◆ **Problem**
Without pictures, retype the following entries exactly.

◆ **Entries supplied**

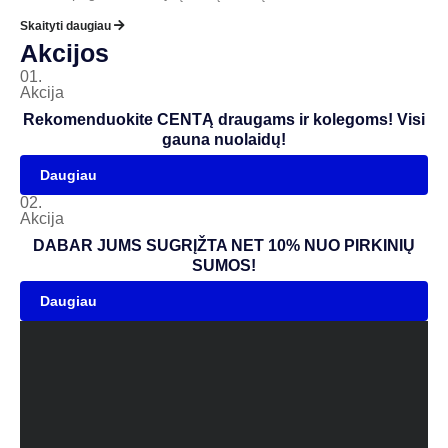
Skaityti daugiau
Akcijos
01.
Akcija
Rekomenduokite CENTĄ draugams ir kolegoms! Visi
gauna nuolaidų!
Daugiau
02.
Akcija
DABAR JUMS SUGRĮŽTA NET 10% NUO PIRKINIŲ
SUMOS!
Daugiau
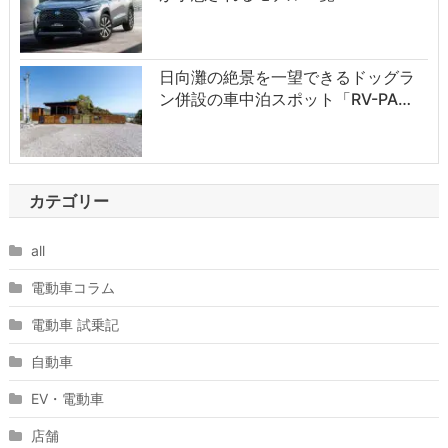
日向灘の絶景を一望できるドッグラ
ン併設の車中泊スポット「RV-PA…
カテゴリー
all
電動車コラム
電動車 試乗記
自動車
EV・電動車
店舗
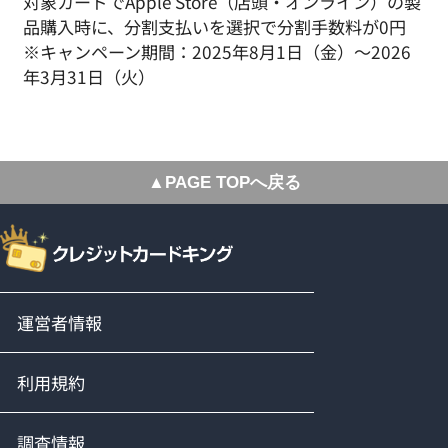
対象カードでApple Store（店頭・オンライン）の製
品購入時に、分割支払いを選択で分割手数料が0円
※キャンペーン期間：2025年8月1日（金）～2026
年3月31日（火）
▲PAGE TOPへ戻る
運営者情報
利用規約
調査情報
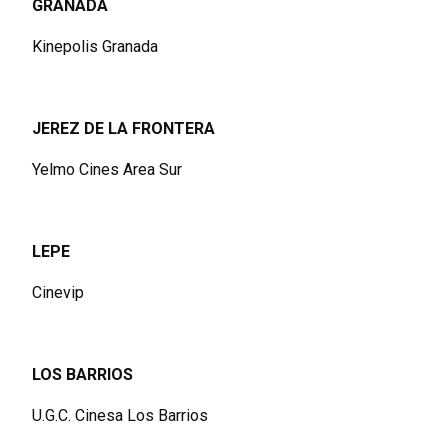
GRANADA
Kinepolis Granada
JEREZ DE LA FRONTERA
Yelmo Cines Area Sur
LEPE
Cinevip
LOS BARRIOS
U.G.C. Cinesa Los Barrios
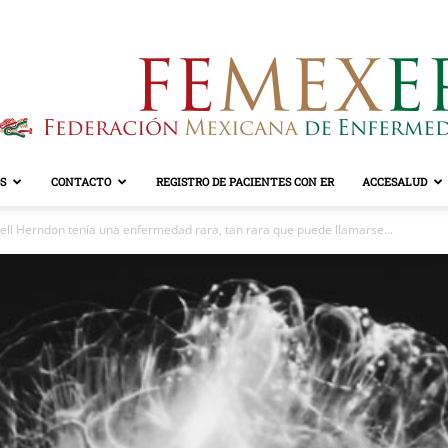
S
CONTACTO
REGISTRO DE PACIENTES CON ER
ACCESALUD
FEMEXER
ell Herndon tenía una enfermedad rara, tan rara que puede llamarse...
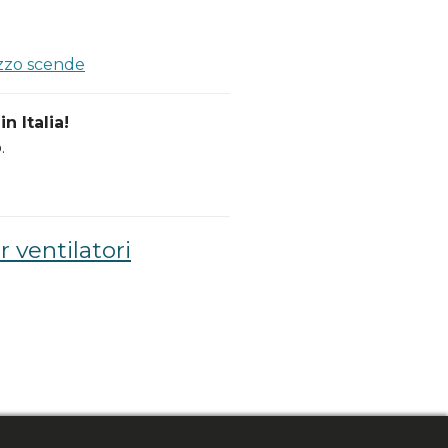
ezzo scende
n Italia!
.
 ventilatori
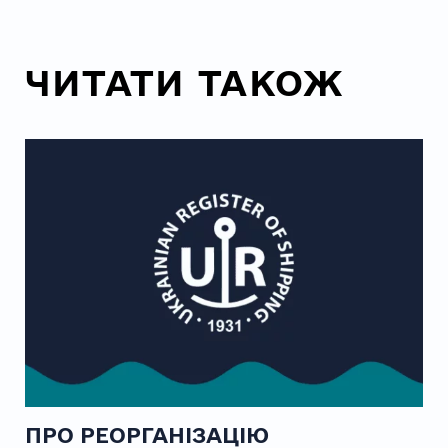
ЧИТАТИ ТАКОЖ
ПРО РЕОРГАНІЗАЦІЮ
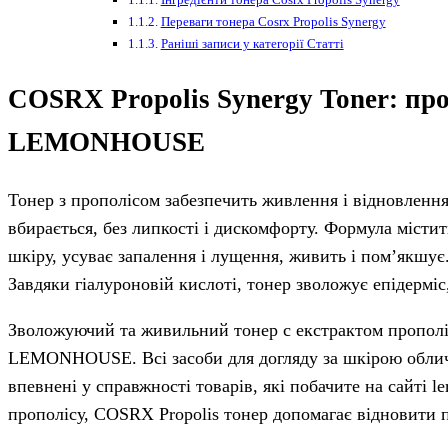
Переваги тонера Cosrx Propolis Synergy
Раніші записи у категорії Статті
COSRX Propolis Synergy Toner: про
LEMONHOUSE
Тонер з прополісом забезпечить живлення і відновлення
вбирається, без липкості і дискомфорту. Формула місти
шкіру, усуває запалення і лущення, живить і пом’якшує.
Завдяки гіалуроновій кислоті, тонер зволожує епідермі
Зволожуючий та живильний тонер с екстрактом пропол
LEMONHOUSE. Всі засоби для догляду за шкірою облич
впевнені у справжності товарів, які побачите на сайті
прополісу, COSRX Propolis тонер допомагає відновити 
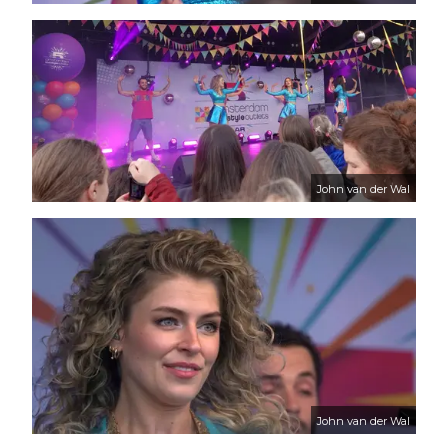
John van der Wal
John van der Wal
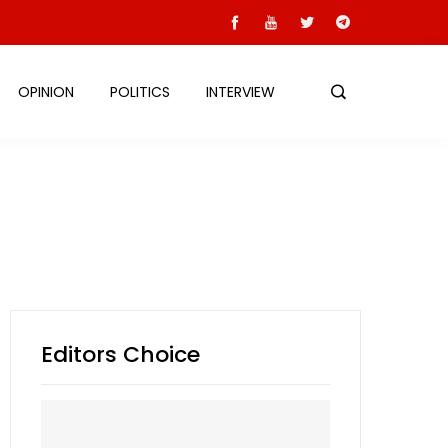
OPINION
POLITICS
INTERVIEW
Editors Choice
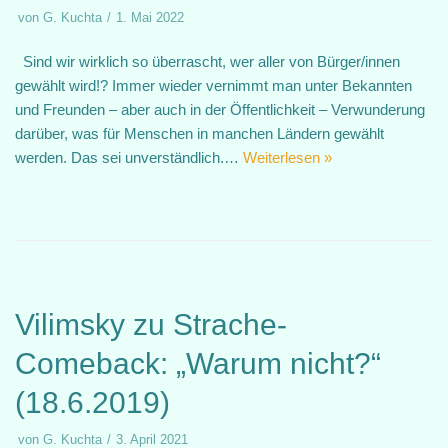
von
G. Kuchta
1. Mai 2022
Sind wir wirklich so überrascht, wer aller von Bürger/innen
gewählt wird!? Immer wieder vernimmt man unter Bekannten
und Freunden – aber auch in der Öffentlichkeit – Verwunderung
darüber, was für Menschen in manchen Ländern gewählt
werden. Das sei unverständlich.…
Weiterlesen »
Vilimsky zu Strache-
Comeback: „Warum nicht?“
(18.6.2019)
von
G. Kuchta
3. April 2021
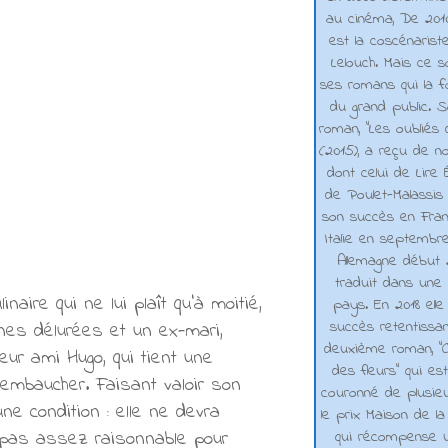
au cinéma, De 2010 
est la coscénarist
Lelouch. Mais ce s
ses romans qui la f
du grand public. 
roman, "Les oubliés
(2015), a reçu de n
dont celui de Lire 
de Poulet-Malassis
son succès en Franc
Italie en septembr
Allemagne début 2
traduit dans une 
aire qui ne lui plaît qu'à moitié,
pays. En 2018 elle
succès retentissa
ines délurées et un ex-mari,
deuxième roman, "C
leur ami Hugo, qui tient une
des fleurs" qui es
embaucher. Faisant valoir son
couronné de plusieu
ne condition : elle ne devra
le prix Maison de la
qui récompense 
 pas assez raisonnable pour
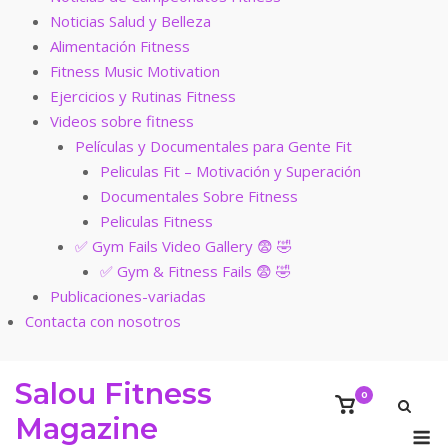
Noticias Salud y Belleza
Alimentación Fitness
Fitness Music Motivation
Ejercicios y Rutinas Fitness
Videos sobre fitness
Películas y Documentales para Gente Fit
Peliculas Fit – Motivación y Superación
Documentales Sobre Fitness
Peliculas Fitness
✅ Gym Fails Video Gallery 😨 🤣
✅ Gym & Fitness Fails 😨 🤣
Publicaciones-variadas
Contacta con nosotros
Saltar
Salou Fitness
al
0
Ver
Magazine
contenido
el
M
carrito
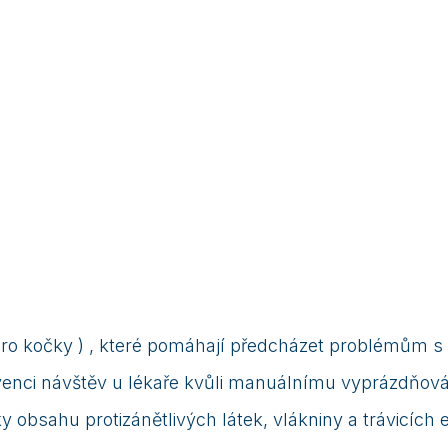
 pro kočky ) , které pomáhají předcházet problémům s
ekvenci návštěv u lékaře kvůli manuálnímu vyprázdňová
ky obsahu protizánětlivých látek, vlákniny a trávicích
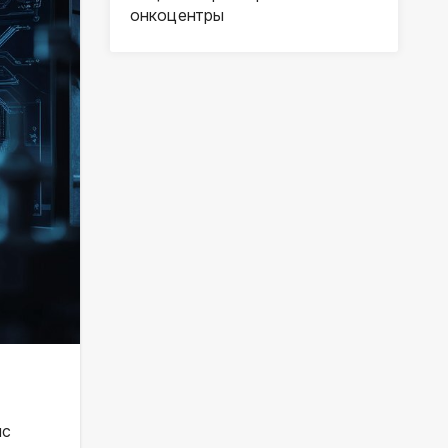
онкоцентры
ис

◆ **Output of the task**
Skaityti daugiau
Akcijos
01.
Akcija
Rekomenduokite CENTĄ draugams ir kolegoms! Visi
gauna nuolaidų!
Daugiau
02.
Akcija
DABAR JUMS SUGRĮŽTA NET 10% NUO PIRKINIŲ
SUMOS!
Daugiau
日向灘の絶景を一望できるドッグラ
ン併設の車中泊スポット「RV-PA…
カテゴリー
all
電動車コラム
電動車 試乗記
自動車
EV・電動車
店舗
対象カードでApple Store（店頭・オンライン）の製
品購入時に、分割支払いを選択で分割手数料が0円
※キャンペーン期間：2025年8月1日（金）～2026
年3月31日（火）
▲PAGE TOPへ戻る
運営者情報
利用規約
調査情報
GRANADA
Kinepolis Granada
JEREZ DE LA FRONTERA
Yelmo Cines Area Sur
LEPE
Cinevip
LOS BARRIOS
U.G.C. Cinesa Los Barrios
S
CONTACTO
REGISTRO DE PACIENTES CON ER
ACCESALUD
FEMEXER
ell Herndon tenía una enfermedad rara, tan rara que puede llamarse...
ezzo scende
n Italia!
.
 ventilatori
ЧИТАТИ ТАКОЖ
ПРО РЕОРГАНІЗАЦІЮ
Переваги тонера Cosrx Propolis Synergy
Раніші записи у категорії Статті
COSRX Propolis Synergy Toner: про
LEMONHOUSE
Тонер з прополісом забезпечить живлення і відновлення
вбирається, без липкості і дискомфорту. Формула місти
шкіру, усуває запалення і лущення, живить і пом’якшує.
Завдяки гіалуроновій кислоті, тонер зволожує епідермі
Зволожуючий та живильний тонер с екстрактом пропол
LEMONHOUSE. Всі засоби для догляду за шкірою облич
впевнені у справжності товарів, які побачите на сайті
прополісу, COSRX Propolis тонер допомагає відновити 
John van der Wal
John van der Wal
OPINION
POLITICS
INTERVIEW
Editors Choice
von
G. Kuchta
1. Mai 2022
Sind wir wirklich so überrascht, wer aller von Bürger/innen
gewählt wird!? Immer wieder vernimmt man unter Bekannten
und Freunden – aber auch in der Öffentlichkeit – Verwunderung
darüber, was für Menschen in manchen Ländern gewählt
werden. Das sei unverständlich.…
Weiterlesen »
Vilimsky zu Strache-
Comeback: „Warum nicht?“
(18.6.2019)
von
G. Kuchta
3. April 2021
au cinéma, De 2010 
est la coscénarist
Lelouch. Mais ce s
ses romans qui la f
du grand public. 
roman, "Les oubliés
(2015), a reçu de n
dont celui de Lire 
de Poulet-Malassis
son succès en Franc
Italie en septembr
Allemagne début 2
traduit dans une 
aire qui ne lui plaît qu'à moitié,
pays. En 2018 elle
succès retentissa
ines délurées et un ex-mari,
deuxième roman, "C
leur ami Hugo, qui tient une
des fleurs" qui es
embaucher. Faisant valoir son
couronné de plusieu
ne condition : elle ne devra
le prix Maison de la
qui récompense 
 pas assez raisonnable pour
Noticias Salud y Belleza
Alimentación Fitness
Fitness Music Motivation
Ejercicios y Rutinas Fitness
Videos sobre fitness
Películas y Documentales para Gente Fit
Peliculas Fit – Motivación y Superación
Documentales Sobre Fitness
Peliculas Fitness
✅ Gym Fails Video Gallery 😨 🤣
✅ Gym & Fitness Fails 😨 🤣
Publicaciones-variadas
Contacta con nosotros
Saltar
Salou Fitness
al
0
Ver
Magazine
contenido
el
M
carrito
 pro kočky ) , které pomáhají předcházet problémům s
ekvenci návštěv u lékaře kvůli manuálnímu vyprázdňová
ky obsahu protizánětlivých látek, vlákniny a trávicích
онкоцентры
ис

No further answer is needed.